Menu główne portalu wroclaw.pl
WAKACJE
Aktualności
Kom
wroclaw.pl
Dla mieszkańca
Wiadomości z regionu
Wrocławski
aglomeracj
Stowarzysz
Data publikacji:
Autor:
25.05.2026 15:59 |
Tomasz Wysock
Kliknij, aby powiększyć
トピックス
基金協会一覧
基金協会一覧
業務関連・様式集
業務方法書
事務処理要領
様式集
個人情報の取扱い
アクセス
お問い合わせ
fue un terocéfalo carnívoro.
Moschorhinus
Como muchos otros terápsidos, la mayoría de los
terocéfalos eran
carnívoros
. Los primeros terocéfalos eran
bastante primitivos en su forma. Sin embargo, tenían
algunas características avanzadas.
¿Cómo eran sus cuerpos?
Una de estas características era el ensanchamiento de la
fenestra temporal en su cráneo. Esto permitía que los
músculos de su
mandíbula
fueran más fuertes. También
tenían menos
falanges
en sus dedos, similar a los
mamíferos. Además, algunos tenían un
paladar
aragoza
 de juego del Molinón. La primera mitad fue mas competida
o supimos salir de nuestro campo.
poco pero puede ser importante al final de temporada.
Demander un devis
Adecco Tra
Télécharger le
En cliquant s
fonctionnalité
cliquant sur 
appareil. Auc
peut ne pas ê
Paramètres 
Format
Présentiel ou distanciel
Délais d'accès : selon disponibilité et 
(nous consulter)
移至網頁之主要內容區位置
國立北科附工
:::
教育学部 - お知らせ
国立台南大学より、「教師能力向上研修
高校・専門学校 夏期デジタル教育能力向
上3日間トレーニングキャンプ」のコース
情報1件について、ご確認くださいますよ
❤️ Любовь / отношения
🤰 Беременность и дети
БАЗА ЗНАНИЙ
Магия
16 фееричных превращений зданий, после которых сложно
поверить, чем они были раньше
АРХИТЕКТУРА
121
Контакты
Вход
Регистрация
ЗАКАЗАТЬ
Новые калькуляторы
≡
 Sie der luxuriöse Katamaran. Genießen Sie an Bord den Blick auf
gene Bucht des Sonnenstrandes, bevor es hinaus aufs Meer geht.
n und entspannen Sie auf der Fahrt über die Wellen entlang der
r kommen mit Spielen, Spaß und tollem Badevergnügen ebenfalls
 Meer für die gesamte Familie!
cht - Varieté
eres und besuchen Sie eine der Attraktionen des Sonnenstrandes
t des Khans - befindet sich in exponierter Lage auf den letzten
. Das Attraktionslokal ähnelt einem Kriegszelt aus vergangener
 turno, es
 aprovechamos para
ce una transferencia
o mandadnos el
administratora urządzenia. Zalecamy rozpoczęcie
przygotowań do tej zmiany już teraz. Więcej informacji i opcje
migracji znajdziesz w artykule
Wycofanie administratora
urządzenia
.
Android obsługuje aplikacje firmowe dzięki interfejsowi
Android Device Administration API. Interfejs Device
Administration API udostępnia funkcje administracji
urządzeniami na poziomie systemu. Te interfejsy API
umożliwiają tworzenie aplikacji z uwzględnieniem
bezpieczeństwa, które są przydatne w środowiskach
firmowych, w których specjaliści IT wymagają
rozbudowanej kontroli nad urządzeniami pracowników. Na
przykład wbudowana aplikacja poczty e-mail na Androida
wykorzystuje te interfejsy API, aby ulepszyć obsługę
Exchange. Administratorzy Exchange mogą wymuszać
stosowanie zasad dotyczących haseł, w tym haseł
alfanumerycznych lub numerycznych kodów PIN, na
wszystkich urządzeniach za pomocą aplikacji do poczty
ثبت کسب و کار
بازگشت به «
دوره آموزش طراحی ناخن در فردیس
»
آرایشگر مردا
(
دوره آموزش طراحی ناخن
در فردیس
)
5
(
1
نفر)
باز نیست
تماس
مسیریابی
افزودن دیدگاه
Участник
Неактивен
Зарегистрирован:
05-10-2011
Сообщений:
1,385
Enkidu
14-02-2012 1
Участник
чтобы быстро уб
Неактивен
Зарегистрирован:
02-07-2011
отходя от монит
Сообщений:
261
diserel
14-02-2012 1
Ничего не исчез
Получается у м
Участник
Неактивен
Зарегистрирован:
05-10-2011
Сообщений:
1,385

----

WHAT TO PRODUCE
Return a faithful copy of all the records above.

PROBLEM SOLUTION
Menu główne portalu wroclaw.pl
WAKACJE
Aktualności
Kom
wroclaw.pl
Dla mieszkańca
Wiadomości z regionu
Wrocławski
aglomeracj
Stowarzysz
Data publikacji:
Autor:
25.05.2026 15:59 |
Tomasz Wysock
Kliknij, aby powiększyć
トピックス
基金協会一覧
基金協会一覧
業務関連・様式集
業務方法書
事務処理要領
様式集
個人情報の取扱い
アクセス
お問い合わせ
fue un terocéfalo carnívoro.
Moschorhinus
Como muchos otros terápsidos, la mayoría de los
terocéfalos eran
carnívoros
. Los primeros terocéfalos eran
bastante primitivos en su forma. Sin embargo, tenían
algunas características avanzadas.
¿Cómo eran sus cuerpos?
Una de estas características era el ensanchamiento de la
fenestra temporal en su cráneo. Esto permitía que los
músculos de su
mandíbula
fueran más fuertes. También
tenían menos
falanges
en sus dedos, similar a los
mamíferos. Además, algunos tenían un
paladar
aragoza
 de juego del Molinón. La primera mitad fue mas competida
o supimos salir de nuestro campo.
poco pero puede ser importante al final de temporada.
Demander un devis
Adecco Tra
Télécharger le
En cliquant s
fonctionnalité
cliquant sur 
appareil. Auc
peut ne pas ê
Paramètres 
Format
Présentiel ou distanciel
Délais d'accès : selon disponibilité et 
(nous consulter)
移至網頁之主要內容區位置
國立北科附工
:::
教育学部 - お知らせ
国立台南大学より、「教師能力向上研修
高校・専門学校 夏期デジタル教育能力向
上3日間トレーニングキャンプ」のコース
情報1件について、ご確認くださいますよ
❤️ Любовь / отношения
🤰 Беременность и дети
БАЗА ЗНАНИЙ
Магия
16 фееричных превращений зданий, после которых сложно
поверить, чем они были раньше
АРХИТЕКТУРА
121
Контакты
Вход
Регистрация
ЗАКАЗАТЬ
Новые калькуляторы
≡
 Sie der luxuriöse Katamaran. Genießen Sie an Bord den Blick auf
gene Bucht des Sonnenstrandes, bevor es hinaus aufs Meer geht.
n und entspannen Sie auf der Fahrt über die Wellen entlang der
r kommen mit Spielen, Spaß und tollem Badevergnügen ebenfalls
 Meer für die gesamte Familie!
cht - Varieté
eres und besuchen Sie eine der Attraktionen des Sonnenstrandes
t des Khans - befindet sich in exponierter Lage auf den letzten
. Das Attraktionslokal ähnelt einem Kriegszelt aus vergangener
 turno, es
 aprovechamos para
ce una transferencia
o mandadnos el
administratora urządzenia. Zalecamy rozpoczęcie
przygotowań do tej zmiany już teraz. Więcej informacji i opcje
migracji znajdziesz w artykule
Wycofanie administratora
urządzenia
.
Android obsługuje aplikacje firmowe dzięki interfejsowi
Android Device Administration API. Interfejs Device
Administration API udostępnia funkcje administracji
urządzeniami na poziomie systemu. Te interfejsy API
umożliwiają tworzenie aplikacji z uwzględnieniem
bezpieczeństwa, które są przydatne w środowiskach
firmowych, w których specjaliści IT wymagają
rozbudowanej kontroli nad urządzeniami pracowników. Na
przykład wbudowana aplikacja poczty e-mail na Androida
wykorzystuje te interfejsy API, aby ulepszyć obsługę
Exchange. Administratorzy Exchange mogą wymuszać
stosowanie zasad dotyczących haseł, w tym haseł
alfanumerycznych lub numerycznych kodów PIN, na
wszystkich urządzeniach za pomocą aplikacji do poczty
ثبت کسب و کار
بازگشت به «
دوره آموزش طراحی ناخن در فردیس
»
آرایشگر مردا
(
دوره آموزش طراحی ناخن
در فردیس
)
5
(
1
نفر)
باز نیست
تماس
مسیریابی
افزودن دیدگاه
Участник
Неактивен
Зарегистрирован:
05-10-2011
Сообщений:
1,385
Enkidu
14-02-2012 1
Участник
чтобы быстро уб
Неактивен
Зарегистрирован:
02-07-2011
отходя от монит
Сообщений:
261
diserel
14-02-2012 1
Ничего не исчез
Получается у м
Участник
Неактивен
Зарегистрирован:
05-10-2011
Сообщений:
1,385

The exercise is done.